Nunca consegui entender por que razão, num país com um altíssimo potencial de produção de energia hídrica, com graves carências de abastecimento de água e um enorme atraso sócio-económico exactamente nas regiões em que esse potencial é exuberante, tanta gente se dá ao luxo de abordar a energia hídrica como se tratasse, apenas, de uma questão paisagística, arqueológica ou antropológica.
Quando parecia que tínhamos abandonado os preconceitos e regressado ao bom caminho de aproveitar essa fonte inesgotável de energia renovável, surge um relatório da Unesco que recomenda a suspensão da construção da Barragem da Foz do Tua porque, a ser construída, causará um impacto irreversível para a integridade e autenticidade do Douro Vinhateiro que, há 10 anos, foi classificado Património Mundial. Embora nada seja explicitamente sugerido, depreende-se do relatório que o "Douro Vinhateiro" corre o risco de ser desclassificado!
O relatório recomenda, ainda, ao Governo que reveja o Programa Nacional de Barragens com Elevado Potencial Hidroeléctrico, que deu tanto trabalho a elaborar e aprovar, e aceite implementar na vastíssima área envolvente do Douro Vinhateiro restrições ao desenvolvimento.
O relatório pode ser encontrado através do Google.
Li-o todo, com a atenção exigida pela minha velha paixão e ligação familiar ao Douro. Desde o início se antecipa qual vai ser a recomendação. Um bom exemplo de como se pode partir das conclusões para as premissas, se não houver preocupação com as regras da lógica!

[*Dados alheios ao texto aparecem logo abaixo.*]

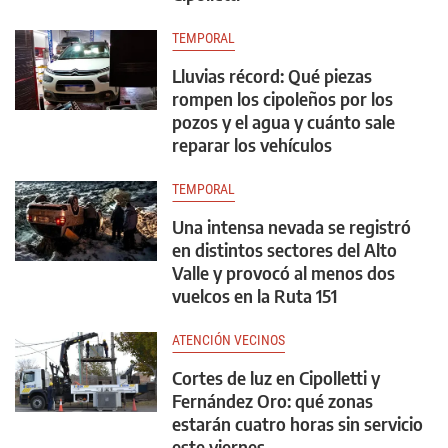
TEMPORAL
Lluvias récord: Qué piezas
rompen los cipoleños por los
pozos y el agua y cuánto sale
reparar los vehículos
TEMPORAL
Una intensa nevada se registró
en distintos sectores del Alto
Valle y provocó al menos dos
vuelcos en la Ruta 151
ATENCIÓN VECINOS
Cortes de luz en Cipolletti y
Fernández Oro: qué zonas
estarán cuatro horas sin servicio
este viernes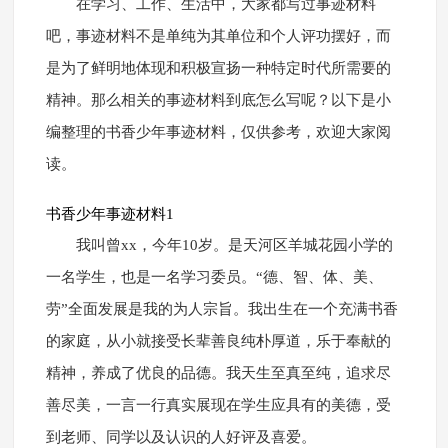
在学习、工作、生活中，大家都写过事迹材料
吧，事迹材料不是单纯为其单位和个人评功摆好，而
是为了鲜明地体现和积极宣扬一种特定时代所需要的
精神。那么相关的事迹材料到底怎么写呢？以下是小
编整理的书香少年事迹材料，仅供参考，欢迎大家阅
读。
书香少年事迹材料1
我叫曾xx，今年10岁。是天河区羊城花园小学的
一名学生，也是一名学习委员。“德、智、体、美、
劳”全面发展是我的为人宗旨。我出生在一个充满书香
的家庭，从小就接受长辈善良纯朴厚道，乐于奉献的
精神，养成了优良的品德。我天生至真至纯，追求尽
善尽美，一言一行真实展现在学生应具有的美德，受
到老师、同学以及认识的人好评及喜爱。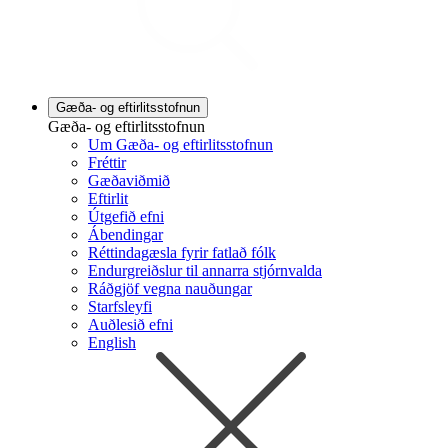
Gæða- og eftirlitsstofnun
Gæða- og eftirlitsstofnun
Um Gæða- og eftirlitsstofnun
Fréttir
Gæðaviðmið
Eftirlit
Útgefið efni
Ábendingar
Réttindagæsla fyrir fatlað fólk
Endurgreiðslur til annarra stjórnvalda
Ráðgjöf vegna nauðungar
Starfsleyfi
Auðlesið efni
English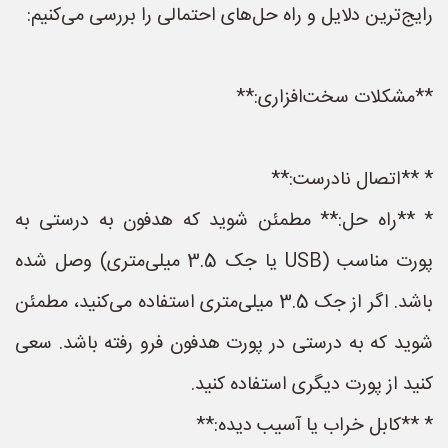
رایج‌ترین دلایل و راه حل‌های احتمالی را بررسی می‌کنیم:
**مشکلات سخت‌افزاری:**
* **اتصال نادرست:**
* **راه حل:** مطمئن شوید که هدفون به درستی به
پورت مناسب (USB یا جک 3.5 میلی‌متری) وصل شده
باشد. اگر از جک 3.5 میلی‌متری استفاده می‌کنید، مطمئن
شوید که به درستی در پورت هدفون فرو رفته باشد. سعی
کنید از پورت دیگری استفاده کنید.
* **کابل خراب یا آسیب دیده:**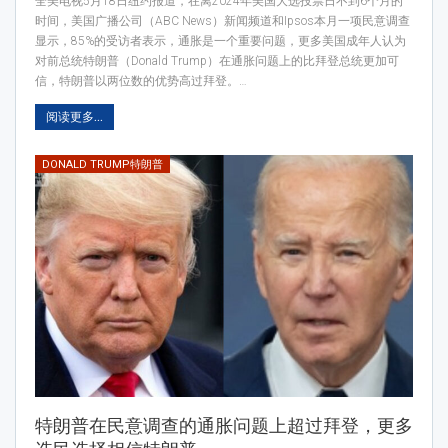
全美电视5月18日纽约报道，在离2024年美国大选投票日不到6个月的
时间，美国广播公司（ABC News）新闻频道和Ipsos本月一项民意调查
显示，85%的受访者表示，通胀是一个重要问题，更多美国成年人认为
对前总统特朗普（Donald Trump）在通胀问题上的比拜登总统更加可
信，特朗普以两位数的优势高过拜登。…
阅读更多...
DONALD TRUMP特朗普
特朗普在民意调查的通胀问题上超过拜登，更多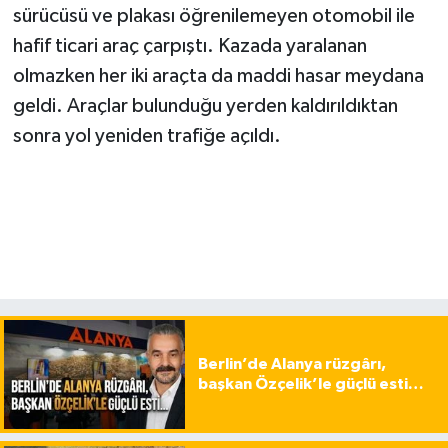
sürücüsü ve plakası öğrenilemeyen otomobil ile
hafif ticari araç çarpıştı. Kazada yaralanan
olmazken her iki araçta da maddi hasar meydana
geldi. Araçlar bulunduğu yerden kaldırıldıktan
sonra yol yeniden trafiğe açıldı.
Berlin’de Alanya rüzgârı,
başkan Özçelik’le güçlü esti…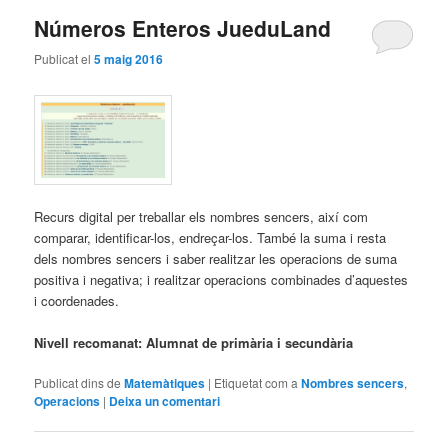
Números Enteros JueduLand
Publicat el
5 maig 2016
Recurs digital per treballar els nombres sencers, així com
comparar, identificar-los, endreçar-los. També la suma i resta
dels nombres sencers i saber realitzar les operacions de suma
positiva i negativa; i realitzar operacions combinades d’aquestes
i coordenades.
Nivell recomanat: Alumnat de primària i secundària
Publicat dins de
Matemàtiques
|
Etiquetat com a
Nombres sencers
,
Operacions
|
Deixa un comentari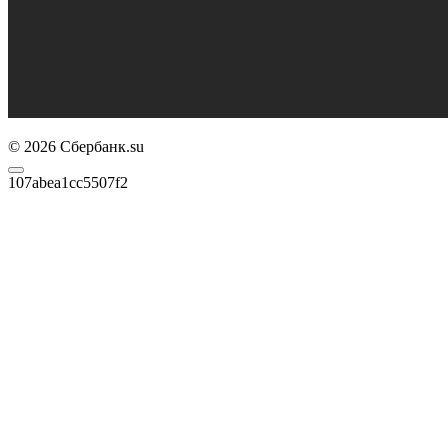
© 2026 Сбербанк.su
107abea1cc5507f2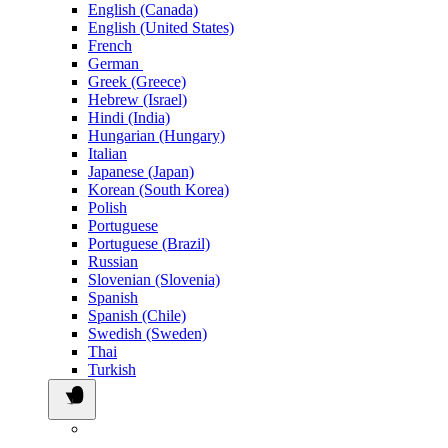
English (Canada)
English (United States)
French
German
Greek (Greece)
Hebrew (Israel)
Hindi (India)
Hungarian (Hungary)
Italian
Japanese (Japan)
Korean (South Korea)
Polish
Portuguese
Portuguese (Brazil)
Russian
Slovenian (Slovenia)
Spanish
Spanish (Chile)
Swedish (Sweden)
Thai
Turkish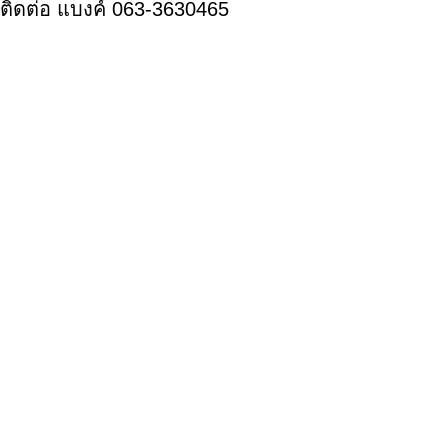
ติดต่อ แบงค์ 063-3630465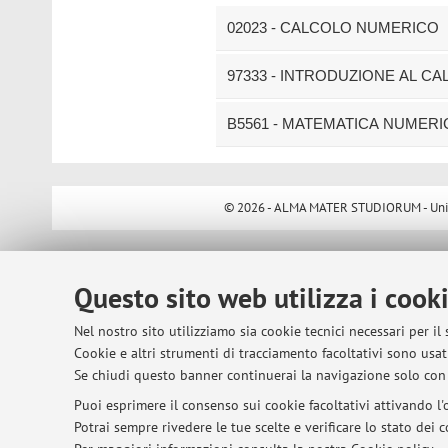
02023 - CALCOLO NUMERICO
97333 - INTRODUZIONE AL C
B5561 - MATEMATICA NUMERI
© 2026 - ALMA MATER STUDIORUM - Univer
Questo sito web utilizza i cook
Nel nostro sito utilizziamo sia cookie tecnici necessari per il
Cookie e altri strumenti di tracciamento facoltativi sono usati
Se chiudi questo banner continuerai la navigazione solo con 
Puoi esprimere il consenso sui cookie facoltativi attivando l'o
Potrai sempre rivedere le tue scelte e verificare lo stato dei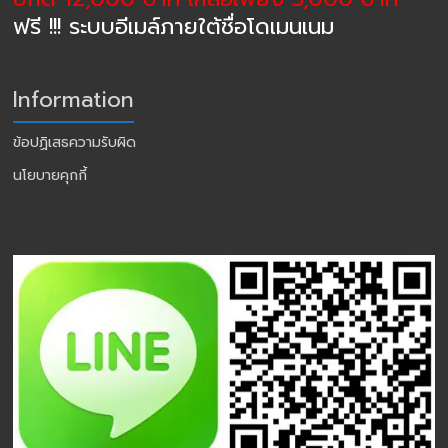
ฟรี !!! ระบบอีเมล์ภายใต้ชื่อโดเมนเนม
Information
ข้อปฏิเสธความรับผิด
นโยบายคุกกี้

Fiquei a saber, por exemplo, que o Alto Douro goza de um ambiente mediterrânico, em que predominam as vinhas, oliveiras e amendoeiras e um mosaico de arbustos mediterrânicos. Mais, que a economia agrícola é próspera e sustentável e que a paisagem está repleta de plantações de cereais e pequenas florestas.
A ideia avançada pela arquitecta espanhola, doutorada em arquitectura da paisagem pela nossa Universidade de Évora, pôs naturalmente em alvoroço todos aqueles que, no Douro ou fora dele, entendem que este retrocesso fundamentalista e castigador, agora importado, não tem fundamento.
Dizem os que lá estão (Estrutura de Missão do Douro e Comissão de Coordenação) "que a barragem do Tua e respectiva albufeira se localizam, em 99,9%, fora do Alto Douro Vinhateiro Património Mundial" e que "a área de vinha (atributo nuclear da classificação da Unesco)... não será afectada pela barragem".
Segundo diz quem fez as contas, apenas 2,9 hectares, dos 24.600 que compõem o património mundial classificado, serão afectados com a construção da central e da subestação, ou seja 0,00012%!
Avisadamente, a EDP solicitou ao arq. Souto Moura que incutisse o seu traço em todo o projecto, pelo que, provavelmente, a barragem representará para o Tua e populações limítrofes o que o Guggenheim representou para Bilbau e o que o Museu do Coa não representou para a população de Vila Nova de Foz do Côa.
O episódio do Tua traz-nos à memória o cancelamento da construção da Barragem de Foz de Côa, em 1995, quando o eng.º Guterres anunciou no Parlamento essa primeira medida do seu recém-eleito Governo. Esse gesto tão aclamado custou-nos 26 milhões de euros em indemnizações, um museu que fecha à hora do almoço, a frustração dos habitantes locais que viram transferidos para os vizinhos do Tua e do Sabor os benefícios económicos e sociais resultantes da construção e operação da barragem e uns milhões de importação anual de fuel óleo e gás natural por cada MW que se deixou de produzir.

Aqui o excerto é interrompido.